We have leaders, first off, who despite all their many and important differences, are coming together to say they believe in the mission, they believe in the people's ability to carry out that mission. Who are not doing what the Ten Spies did. Who are acting like Caleb. Yachol Nuchal La.
And then perhaps even more important, we have people who believe they can do it. Who, despite the incredible complexity of the challenge and trauma of the situation, remain almost eye-poppingly undaunted. Throughout the week I, like many of you, have been greeted with countless Israel-based stories of bravery, of stoicism, of belief, from the women giving birth in Sha'are Tzedek as the missiles fly overhead to the community leaders getting people without shelters into schools, storage units and other makeshift space spaces to of course all the stories of military heroism to even Israelites on this side of the pond stepping up to help the damaged Soroka Medical Center, as at least one major New York hospital is doing.
Faced with air-raid sirens and bunker stays, with images of destruction and thoughts of cataclysm, it would be so easy to do what the Israelites in Sh'lach did, to wail and say we cannot rise up. It would be so easy to do the things they did and be unworthy of dwelling in the land. Ah, but this generation is worthy of dwelling in the land — that's why they're here and that's why they will continue to be here.
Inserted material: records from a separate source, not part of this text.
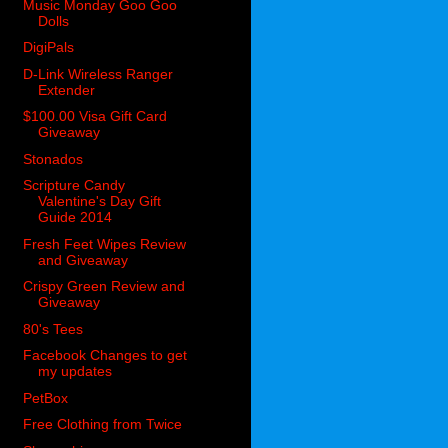
Music Monday Goo Goo
Dolls
DigiPals
D-Link Wireless Ranger
Extender
$100.00 Visa Gift Card
Giveaway
Stonados
Scripture Candy
Valentine's Day Gift
Guide 2014
Fresh Feet Wipes Review
and Giveaway
Crispy Green Review and
Giveaway
80's Tees
Facebook Changes to get
my updates
PetBox
Free Clothing from Twice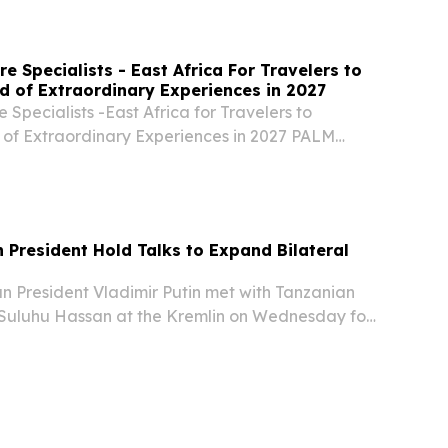
e Specialists - East Africa For Travelers to
d of Extraordinary Experiences in 2027
 Specialists -East Africa for Travelers to
 of Extraordinary Experiences in 2027 PALM
D STATES, August 5, 2026 /⁨EINPresswire.com⁩/
ure Specialists- Kenya.
n President Hold Talks to Expand Bilateral
 President Vladimir Putin met with Tanzanian
Suluhu Hassan at the Kremlin on Wednesday for
ered on strengthening cooperation across a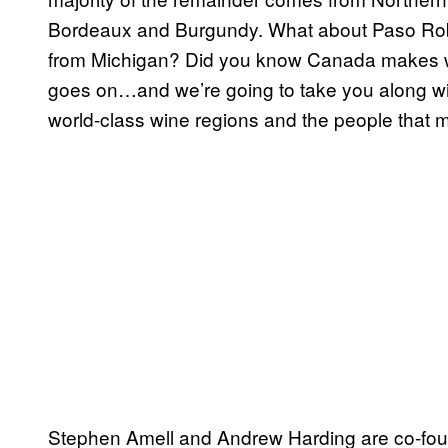
Bordeaux and Burgundy. What about Paso Rob
from Michigan? Did you know Canada makes wo
goes on…and we’re going to take you along wi
world-class wine regions and the people that 
Stephen Amell and Andrew Harding are co-fou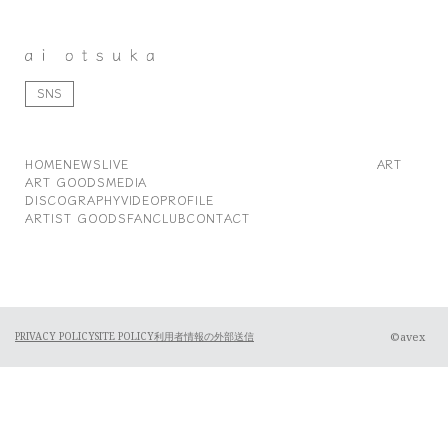
SNS
HOME
NEWS
LIVE
ART
ART GOODS
MEDIA
DISCOGRAPHY
VIDEO
PROFILE
ARTIST GOODS
FANCLUB
CONTACT
©avex
PRIVACY POLICY
SITE POLICY
利用者情報の外部送信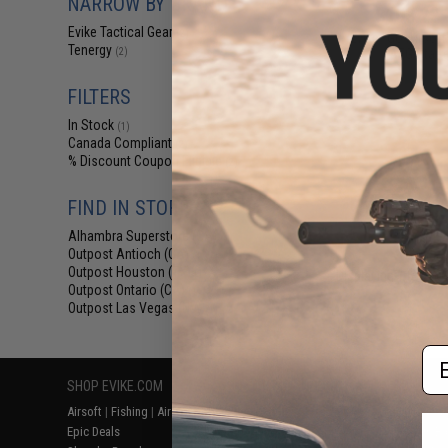
NARROW BY BRAND
$103.22 
Evike Tactical Gear
(2)
Evike "Go Airsoft
Tenergy
AEG Start
(2)
FILTERS
In Stock
(1)
Canada Compliant
(2)
% Discount Coupon Eligible
(2)
FIND IN STORE
Alhambra Superstore (CA)
(1)
Outpost Antioch (CA)
(1)
Outpost Houston (TX)
(1)
Displaying
1
to
2
(o
Outpost Ontario (CA)
(1)
Outpost Las Vegas (NV)
(1)
Em
SHOP EVIKE.COM
CUSTOMER SUPPORT
RESOURCE
Airsoft
|
Fishing
|
Air Gun
Price Match
Gaming & Spe
Epic Deals
Return or Repair Service
Evike.com Bl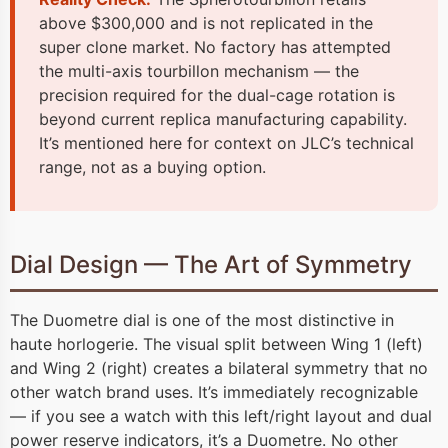
above $300,000 and is not replicated in the
super clone market. No factory has attempted
the multi-axis tourbillon mechanism — the
precision required for the dual-cage rotation is
beyond current replica manufacturing capability.
It’s mentioned here for context on JLC’s technical
range, not as a buying option.
Dial Design — The Art of Symmetry
The Duometre dial is one of the most distinctive in
haute horlogerie. The visual split between Wing 1 (left)
and Wing 2 (right) creates a bilateral symmetry that no
other watch brand uses. It’s immediately recognizable
— if you see a watch with this left/right layout and dual
power reserve indicators, it’s a Duometre. No other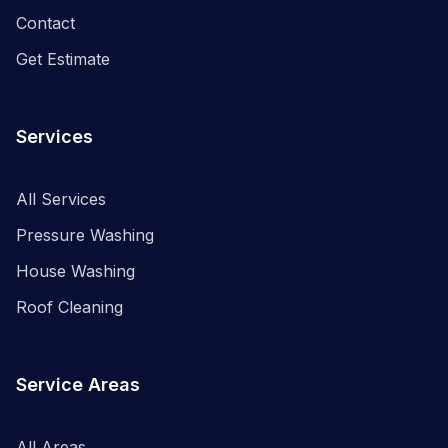
Contact
Get Estimate
Services
All Services
Pressure Washing
House Washing
Roof Cleaning
Service Areas
All Areas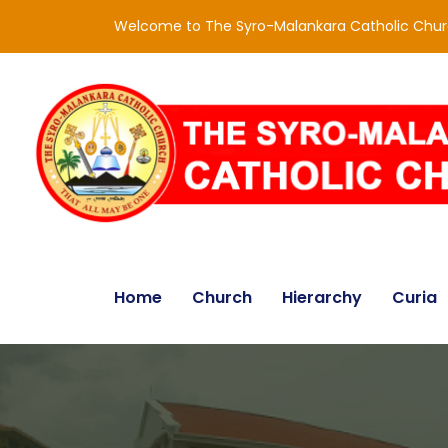
Welcome to The Syro-Malankara Catholic Chu
Home
Church
Hierarchy
Curia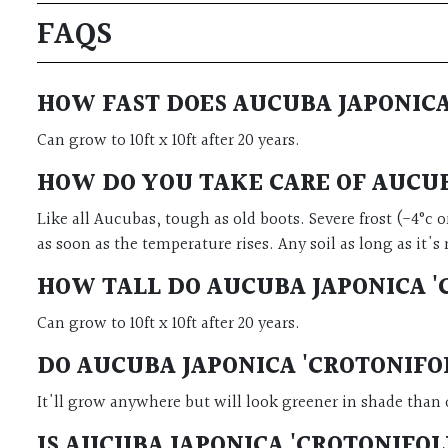
FAQS
HOW FAST DOES AUCUBA JAPONICA
Can grow to 10ft x 10ft after 20 years.
HOW DO YOU TAKE CARE OF AUCUB
Like all Aucubas, tough as old boots. Severe frost (-4°c 
as soon as the temperature rises. Any soil as long as it'
HOW TALL DO AUCUBA JAPONICA '
Can grow to 10ft x 10ft after 20 years.
DO
AUCUBA JAPONICA 'CROTONIFO
It'll grow anywhere but will look greener in shade than 
IS AUCUBA JAPONICA 'CROTONIFO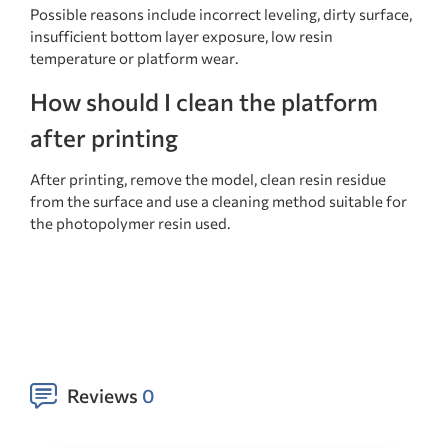
Possible reasons include incorrect leveling, dirty surface,
insufficient bottom layer exposure, low resin
temperature or platform wear.
How should I clean the platform
after printing
After printing, remove the model, clean resin residue
from the surface and use a cleaning method suitable for
the photopolymer resin used.
Reviews
0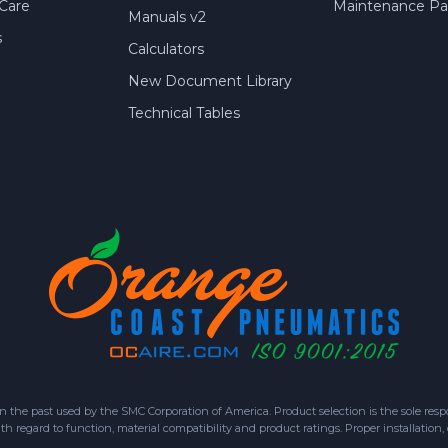
Care
Maintenance Par
Manuals v2
s
Calculators
New Document Library
Technical Tables
 past used by the SMC Corporation of America. Product selection is the sole respon
h regard to function, material compatibility and product ratings. Proper installation,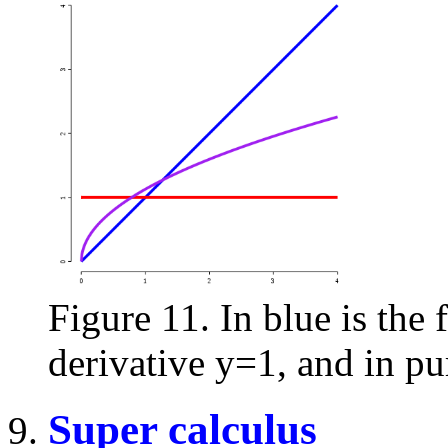
Figure 11. In blue is the f
derivative y=1, and in pur
Super calculus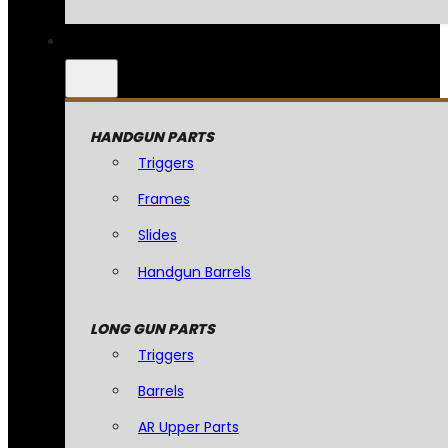
HANDGUN PARTS
Triggers
Frames
Slides
Handgun Barrels
LONG GUN PARTS
Triggers
Barrels
AR Upper Parts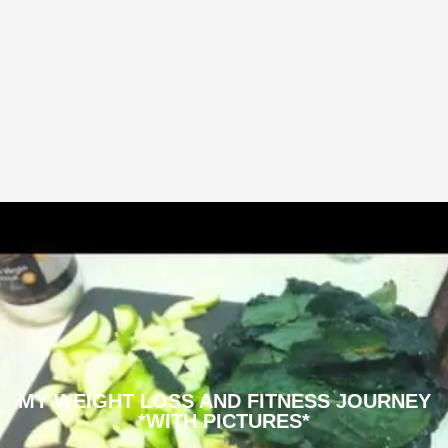
MY WEIGHT LOSS AND FITNESS JOURNEY
*WITH PICTURES*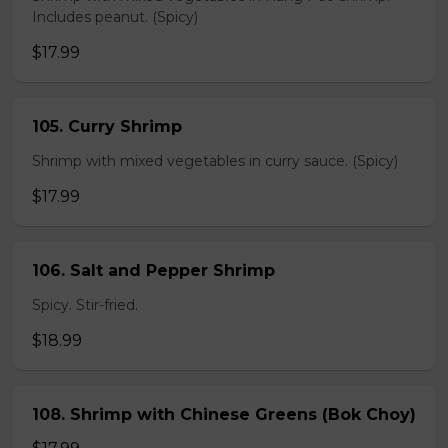
Includes peanut. (Spicy)
$17.99
105. Curry Shrimp
Shrimp with mixed vegetables in curry sauce. (Spicy)
$17.99
106. Salt and Pepper Shrimp
Spicy. Stir-fried.
$18.99
108. Shrimp with Chinese Greens (Bok Choy)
Thriving in Israel has never been easy — if it is, would it be so worthwhile? Impossible Takes Longer, as the award-winning Daniel Gordis book has it. Our portion showcases the first national realization of this fact and the incorrect response to it. Many generations since have learned from their mistake, have learned to Lady Bird when the inner Jackie Metcalfe says "stay in the wilderness." And today's generation seems to have internalized and actualized the message better than anyone. Across shuls in Israel this weekend, congregation members will read the story of the generation that didn't believe it could survive in Israel. And then they'll turn to each other and silently know that they can.
Thank you, as ever, for reading, and have a good, peaceful and confident weekend.